The material technology landscape presents UK project developers with fundamentally different risk profiles. Amine-based liquid solvents remain the dominant commercial technology, capturing approximately 85–95% of flue gas CO₂ at concentrations above 10%. However, these systems require substantial thermal energy for solvent regeneration—typically reducing power plant efficiency by 8–12 percentage points—and suffer from degradation in the presence of oxygen, sulphur compounds, and particulates common in industrial exhaust streams.
Solid sorbents, including ammonia-functionalised materials and MOFs, promise lower regeneration energy through temperature-swing adsorption rather than chemical absorption. Yet the transition from laboratory performance to operational reality has proven treacherous. Research published in 2024 demonstrated that CO₂ itself plays a dual role in sorbent degradation: catalysing oxidation reactions while simultaneously reducing polymer mobility. This finding undermines assumptions used in lifetime cost projections and explains why sorbent replacement cycles have consistently exceeded budgeted frequencies.

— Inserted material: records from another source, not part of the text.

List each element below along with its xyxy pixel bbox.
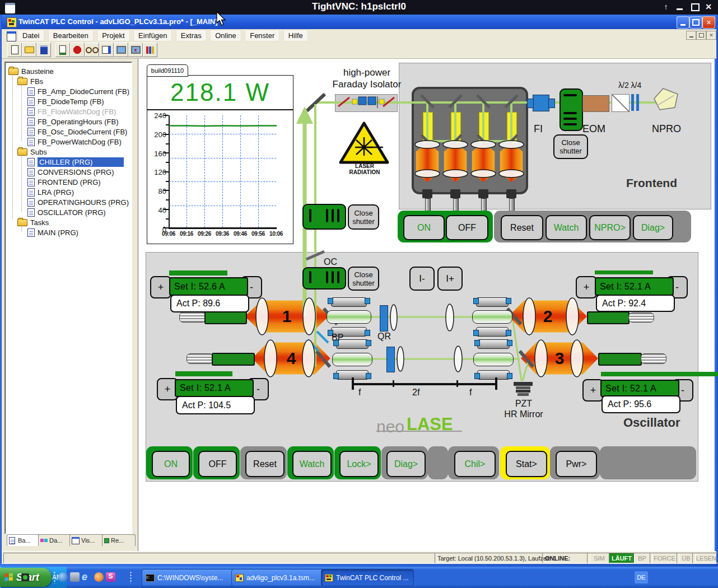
quicklaunch-icon-1[interactable]: [58, 572, 68, 582]
status-online: ONLINE:: [542, 553, 590, 563]
power-bar-head-3: [601, 372, 718, 376]
frontend-watch-button[interactable]: Watch: [546, 215, 587, 240]
task-button-tsm[interactable]: advligo_plcv3.1a.tsm...: [231, 569, 324, 586]
mdi-close-button[interactable]: ✕: [706, 31, 716, 40]
twincat-tray-icon[interactable]: [21, 573, 29, 581]
tab-data-types[interactable]: Da...: [38, 534, 72, 546]
osc-reset-button[interactable]: Reset: [245, 451, 285, 477]
tab-visualizations[interactable]: Vis...: [69, 534, 104, 546]
osc-pwr-button[interactable]: Pwr>: [556, 451, 597, 477]
quicklaunch-icon-2[interactable]: [70, 572, 80, 582]
tree-item[interactable]: FB_PowerWatchDog (FB): [27, 137, 122, 147]
library-button[interactable]: [143, 43, 157, 57]
menu-einfuegen[interactable]: Einfügen: [133, 30, 172, 41]
mdi-restore-button[interactable]: [696, 31, 706, 40]
tree-group-subs[interactable]: Subs: [17, 147, 47, 157]
tree-item[interactable]: OPERATINGHOURS (PRG): [27, 197, 129, 207]
language-indicator[interactable]: DE: [635, 571, 648, 584]
login-button[interactable]: [85, 43, 99, 57]
tree-item[interactable]: FB_Amp_DiodeCurrent (FB): [27, 86, 129, 96]
vnc-minimize-icon[interactable]: [677, 8, 683, 10]
head-2-act-power: Act P: 92.4: [596, 295, 675, 312]
npro-label: NPRO: [652, 123, 681, 135]
head-1-plus-button[interactable]: +: [150, 276, 171, 298]
tree-root-bausteine[interactable]: Bausteine: [8, 66, 54, 76]
tree-item-selected[interactable]: CHILLER (PRG): [27, 157, 124, 167]
tree-item[interactable]: LRA (PRG): [27, 187, 74, 197]
quicklaunch-icon-5[interactable]: S: [106, 572, 115, 582]
fi-label: FI: [534, 123, 543, 135]
frontend-npro-button[interactable]: NPRO>: [589, 215, 631, 240]
osc-on-button[interactable]: ON: [152, 451, 190, 477]
pou-icon: [27, 198, 35, 207]
vnc-maximize-icon[interactable]: [691, 3, 700, 11]
vnc-fullscreen-icon[interactable]: ↑: [660, 2, 672, 12]
frontend-off-button[interactable]: OFF: [446, 215, 488, 240]
menu-fenster[interactable]: Fenster: [245, 30, 279, 41]
menu-bearbeiten[interactable]: Bearbeiten: [48, 30, 94, 41]
frontend-diag-button[interactable]: Diag>: [633, 215, 673, 240]
waveplates-label: λ/2 λ/4: [618, 81, 658, 90]
pou-icon: [27, 97, 35, 106]
pou-icon: [27, 168, 35, 176]
save-button[interactable]: [36, 43, 51, 57]
current-decrement-button[interactable]: I-: [409, 267, 435, 291]
window-minimize-button[interactable]: [677, 16, 689, 29]
download-button[interactable]: [55, 43, 70, 57]
open-project-button[interactable]: [22, 43, 36, 57]
oc-close-shutter-button[interactable]: Closeshutter: [348, 267, 379, 291]
tree-item[interactable]: FRONTEND (PRG): [27, 177, 101, 187]
current-increment-button[interactable]: I+: [437, 267, 463, 291]
osc-lock-button[interactable]: Lock>: [339, 451, 379, 477]
tree-group-fbs[interactable]: FBs: [17, 76, 43, 86]
status-empty-segment: [3, 553, 438, 563]
tab-pous[interactable]: Ba...: [7, 534, 40, 546]
twincat-titlebar[interactable]: TwinCAT PLC Control - advLIGO_PLCv3.1a.p…: [2, 15, 716, 29]
tree-item[interactable]: FB_Osc_DiodeCurrent (FB): [27, 127, 127, 137]
menu-hilfe[interactable]: Hilfe: [283, 30, 308, 41]
head-4-act-power: Act P: 104.5: [176, 396, 255, 414]
frontend-close-shutter-button[interactable]: Closeshutter: [553, 134, 588, 159]
frontend-label: Frontend: [626, 176, 677, 190]
menu-datei[interactable]: Datei: [17, 30, 44, 41]
oscillator-label: Oscillator: [623, 416, 693, 430]
osc-watch-button[interactable]: Watch: [292, 451, 332, 477]
external-close-shutter-button[interactable]: Closeshutter: [348, 204, 379, 230]
window-restore-button[interactable]: [689, 16, 702, 29]
vnc-close-icon[interactable]: ✕: [702, 2, 715, 12]
osc-chil-button[interactable]: Chil>: [454, 451, 496, 477]
osc-off-button[interactable]: OFF: [198, 451, 237, 477]
window-close-button[interactable]: ✕: [702, 16, 715, 29]
tree-item[interactable]: CONVERSIONS (PRG): [27, 167, 114, 177]
power-bar-head-1: [169, 270, 227, 276]
open-folder-icon: [25, 46, 34, 53]
online-monitor-button[interactable]: [114, 43, 128, 57]
menu-online[interactable]: Online: [210, 30, 241, 41]
tree-item[interactable]: FB_DiodeTemp (FB): [27, 96, 104, 106]
logout-button[interactable]: x: [128, 43, 143, 57]
vnc-titlebar[interactable]: TightVNC: h1pslctrl0 ↑ ✕: [0, 0, 718, 15]
osc-stat-button[interactable]: Stat>: [506, 451, 547, 477]
task-button-twincat[interactable]: TwinCAT PLC Control ...: [321, 569, 414, 586]
menu-projekt[interactable]: Projekt: [97, 30, 129, 41]
tree-item-disabled[interactable]: FB_FlowWatchDog (FB): [27, 106, 116, 116]
rebuild-button[interactable]: [99, 43, 114, 57]
frontend-on-button[interactable]: ON: [403, 215, 445, 240]
new-file-button[interactable]: [7, 43, 22, 57]
stop-button[interactable]: [70, 43, 85, 57]
mdi-minimize-button[interactable]: [686, 31, 696, 40]
head-2-plus-button[interactable]: +: [576, 276, 597, 298]
tree-item[interactable]: FB_OperatingHours (FB): [27, 116, 119, 127]
tree-group-tasks[interactable]: Tasks: [17, 217, 49, 227]
firefox-quicklaunch-icon[interactable]: [94, 572, 104, 582]
pou-tab-icon: [9, 537, 15, 544]
window-border-right: [715, 15, 718, 566]
ie-quicklaunch-icon[interactable]: e: [82, 571, 92, 582]
menu-extras[interactable]: Extras: [176, 30, 207, 41]
tab-resources[interactable]: Re...: [102, 534, 136, 546]
task-button-cmd[interactable]: c: C:\WINDOWS\syste...: [142, 569, 235, 586]
osc-diag-button[interactable]: Diag>: [386, 451, 426, 477]
frontend-reset-button[interactable]: Reset: [501, 215, 543, 240]
tree-item[interactable]: MAIN (PRG): [27, 227, 78, 237]
tree-item[interactable]: OSCILLATOR (PRG): [27, 207, 106, 217]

Membrane systems offer a third pathway, separating CO₂ through selective permeation rather than chemical reaction. The Wyoming Integrated Test Center achieved 90% recovery at 99.9% purity using Polaris™ membranes in 2024, demonstrating technical viability. However, membrane performance degrades sharply at CO₂ concentrations below 10%—precisely the conditions found in marine applications and low-concentration industrial sources that comprise a significant portion of UK emissions.

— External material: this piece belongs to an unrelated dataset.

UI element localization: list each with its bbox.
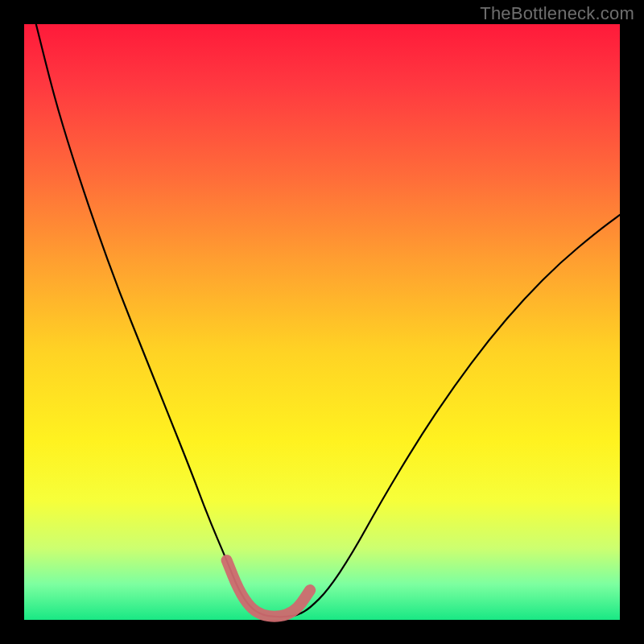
bottleneck-chart <box>0 0 644 644</box>
chart-frame: TheBottleneck.com <box>0 0 644 644</box>
plot-background <box>24 24 620 620</box>
watermark-text: TheBottleneck.com <box>480 3 634 24</box>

For UK infrastructure clusters—HyNet in the North West and the East Coast Cluster spanning Teesside and Humber—material selection will determine whether the £4 billion Net Zero Teesside project and the £2 billion Drax BECCS facility deliver on their combined 8.5 million tonne annual capture targets. The contingent liabilities assessed by HM Treasury range from £14.3 billion to £44.15 billion, reflecting the substantial downside risk if material technologies underperform.
Key Concepts
Ammonia Slip and Volatility Management: Ammonia-based carbon capture systems exploit ammonia's high theoretical CO₂ loading capacity—significantly greater than monoethanolamine (MEA) at equivalent concentrations—while offering lower regeneration energy requirements. However, ammonia's high vapour pressure creates persistent "slip" problems: ammonia escapes into both the treated flue gas stream and the concentrated CO₂ product stream, requiring extensive washing operations. The 2024 ScienceDirect review identified ammonia slip as the primary barrier to commercial deployment, noting that washing systems add 15–25% to capital costs while consuming additional energy that erodes the regeneration advantage. For UK facilities subject to Industrial Emissions Directive limits, ammonia slip concentrations exceeding 10 ppm trigger regulatory intervention—a threshold easily breached without sophisticated emission controls.

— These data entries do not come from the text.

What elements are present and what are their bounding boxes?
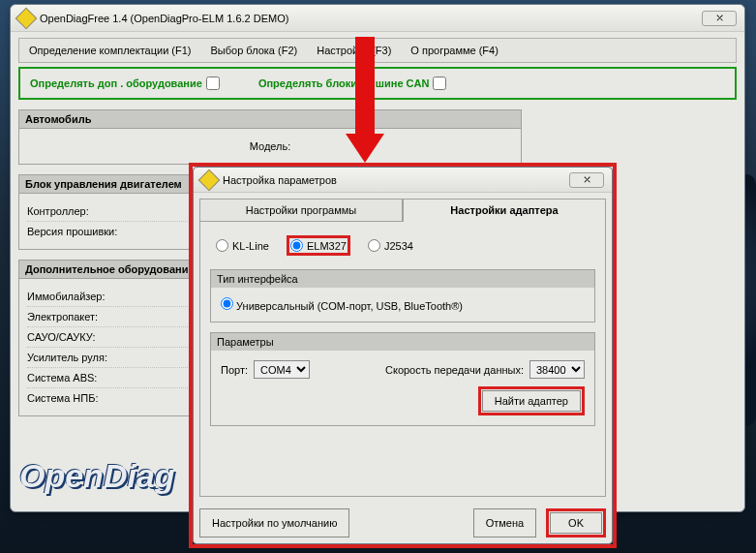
radio-j2534[interactable]: J2534 [368,235,413,256]
addon-row-0: Иммобилайзер: [27,291,163,302]
ecu-row-1: Версия прошивки: [27,226,163,237]
menu-item-f1[interactable]: Определение комплектации (F1) [29,45,192,56]
port-label: Порт: [221,364,248,376]
green-check1[interactable] [206,77,220,90]
params-group: Параметры Порт: COM4 Скорость передачи д… [210,332,595,426]
green-options: Определять доп . оборудование Определять… [18,67,737,100]
dialog-close-button[interactable]: ⤫ [569,172,604,188]
port-select[interactable]: COM4 [254,360,310,379]
menu-item-f2[interactable]: Выбор блока (F2) [211,45,298,56]
interface-group: Тип интерфейса Универсальный (COM-порт, … [210,269,595,323]
radio-kline[interactable]: KL-Line [216,235,269,256]
radio-elm327[interactable]: ELM327 [290,239,347,252]
cancel-button[interactable]: Отмена [473,508,536,538]
section-auto-title: Автомобиль [18,109,522,129]
tab-content: KL-Line ELM327 J2534 Тип интерфейса Унив… [199,222,606,497]
find-adapter-button[interactable]: Найти адаптер [482,390,581,412]
menu-item-f4[interactable]: О программе (F4) [410,45,499,56]
main-menu: Определение комплектации (F1) Выбор блок… [18,38,737,63]
ok-button[interactable]: OK [550,512,602,534]
model-label: Модель: [27,137,513,156]
dialog-title: Настройка параметров [223,174,569,186]
interface-option-universal[interactable]: Универсальный (COM-порт, USB, BlueTooth®… [221,300,463,312]
speed-label: Скорость передачи данных: [385,364,524,376]
dialog-titlebar: Настройка параметров ⤫ [194,168,612,193]
app-icon [15,7,38,29]
main-titlebar: OpenDiagFree 1.4 (OpenDiagPro-ELM 1.6.2 … [11,5,744,32]
main-title: OpenDiagFree 1.4 (OpenDiagPro-ELM 1.6.2 … [40,13,702,24]
dialog-icon [198,169,221,191]
brand-logo: OpenDiag [19,457,175,495]
tab-program-settings[interactable]: Настройки программы [199,199,403,222]
addon-row-3: Усилитель руля: [27,352,163,363]
speed-select[interactable]: 38400 [529,360,585,379]
adapter-type-row: KL-Line ELM327 J2534 [210,231,595,260]
addon-row-5: Система НПБ: [27,392,163,404]
settings-dialog: Настройка параметров ⤫ Настройки програм… [193,167,613,544]
menu-item-f3[interactable]: Настройки (F3) [317,45,391,56]
main-close-button[interactable]: ⤫ [702,11,737,26]
addon-row-2: САУО/САУКУ: [27,331,163,343]
dialog-highlight: Настройка параметров ⤫ Настройки програм… [189,163,617,548]
green-opt1[interactable]: Определять доп . оборудование [30,77,220,90]
addon-row-1: Электропакет: [27,311,163,323]
green-check2[interactable] [433,77,446,90]
params-group-title: Параметры [211,333,594,351]
green-opt2[interactable]: Определять блоки на шине CAN [258,77,447,90]
tab-adapter-settings[interactable]: Настройки адаптера [403,199,606,222]
section-auto-body: Модель: [18,129,522,165]
defaults-button[interactable]: Настройки по умолчанию [199,508,349,538]
addon-row-4: Система ABS: [27,372,163,384]
ecu-row-0: Контроллер: [27,205,163,217]
interface-group-title: Тип интерфейса [211,270,594,288]
dialog-tabs: Настройки программы Настройки адаптера [199,199,606,222]
dialog-buttons: Настройки по умолчанию Отмена OK [194,503,612,543]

Sorbent Degradation Mechanisms: All capture materials degrade over operational cycles, but the mechanisms differ substantially between technology classes. Amine solvents suffer oxidative degradation producing corrosive acids and volatile organic compounds, requiring continuous solvent makeup at 0.5–2.0 kg per tonne CO₂ captured. Solid sorbents experience pore blockage, surface area reduction, and chemical transformation of active sites. Lawrence Livermore National Laboratory's September 2024 research revealed that temperature cycling accelerates chain scission in polymer-based sorbents, with CO₂-induced rigidity initially slowing degradation before ultimately promoting brittle failure. Membrane materials face plasticisation at high CO₂ partial pressures, losing selectivity as polymer chains become more mobile. Understanding these degradation pathways is essential for accurate lifecycle costing: a sorbent rated for 10,000 cycles in laboratory conditions may fail after 3,000 cycles in contaminated industrial streams.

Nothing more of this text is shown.